Are you designing your GenAI experiences to make them predictable and consistent across different devices and platforms?
Whether on desktop, mobile, or other devices, are you providing seamless predictable experiences, appropriate for the device, that ensures you are meeting your users expectations across platforms?
Ethical and Responsible Use of AI
GenAI requires careful monitoring to prevent its misuse, bias, lack of inclusion, and adherence to privacy, as well as fair use and attribution of content, and of course adherence to intellectual property laws. At the same time Important considerations need to be made to the environmental impact the GenAI is having on power consumption, and the inequalities of GenAI, both the capital requirements for building GenAI and the costs to access solutions, also need to be understood.
How are you ensuring your GenAI produces ethical, unbiased, and socially responsible outcomes?
As a Design Leader, you should be asking how the system mitigates biases in its generated content and ensures inclusivity, fairness, and cultural sensitivity. While also clarifying the underlying business model behind the service. Anticipate situations where GenAI may generate problematic responses. How will your design respond in those instances where the AI might produce harmful or inaccurate content? How will users report these, and what safety nets (content moderation, disclaimers, etc.) are you putting into place?
What guardrails are you designing to prevent the misuse of GenAI applications?
Have your applied “red hat” thinking to explore how to best prevent malicious use, such as generating misleading information or harmful content. How does your design ensure it is only used ethically and responsibly?
How will we ensure users’ data privacy while utilizing GenAI?
GenAI applications often rely on people sharing personal data to create tailored results. Is your design transparent about both the data being collected and how it’s used? Does your design allow people to control their data? And even remove it from the system?
What elements are you adding to your design to help people feel secure in sharing their data with your AI system?
Trust is built through transparency, so it's important to ask what steps you are taking to provide people with clear and comprehensive insight to exactly how their data will be used, stored, or shared before it's shared.
How can we design effective onboarding experiences for users unfamiliar with GenAI?
Provide clear instructions, tutorials, or in-context help that guide users in understanding how to leverage the AI’s capabilities without feeling overwhelmed.
What educational tools or tutorials should we build to help users understand the limits and potential of GenAI?
Help users grasp what the AI can and can’t do, reducing frustration and setting appropriate expectations.
Metrics and Success Criteria
Design leaders should ask these questions to prepare for the unique challenges of creating GenAI driven user experiences.
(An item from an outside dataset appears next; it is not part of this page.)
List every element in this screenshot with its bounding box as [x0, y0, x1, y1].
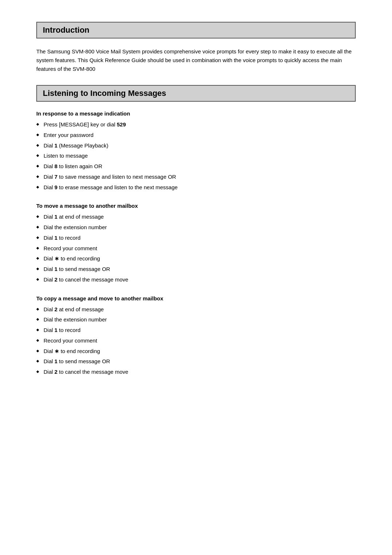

But these questions are not “one and done”, these should be tracked continually throughout the development process. Transparency, trust, ethical design, empowerment, augmentation, and automation will all continually evolve as both the capabilities and pervasiveness of the technology expands. It’s important that you put key performance indicators (KPIs) in place to allow you and your team to track your progress against these questions. It is also important to track both the functional impact (productivity, efficiency) your designs have as well as the emotional (trust, satisfaction, enjoyment, and anxiety) your design has on the people using your GenAI solution. So the final question is simply that: How are you tracking your progress in addressing these questions?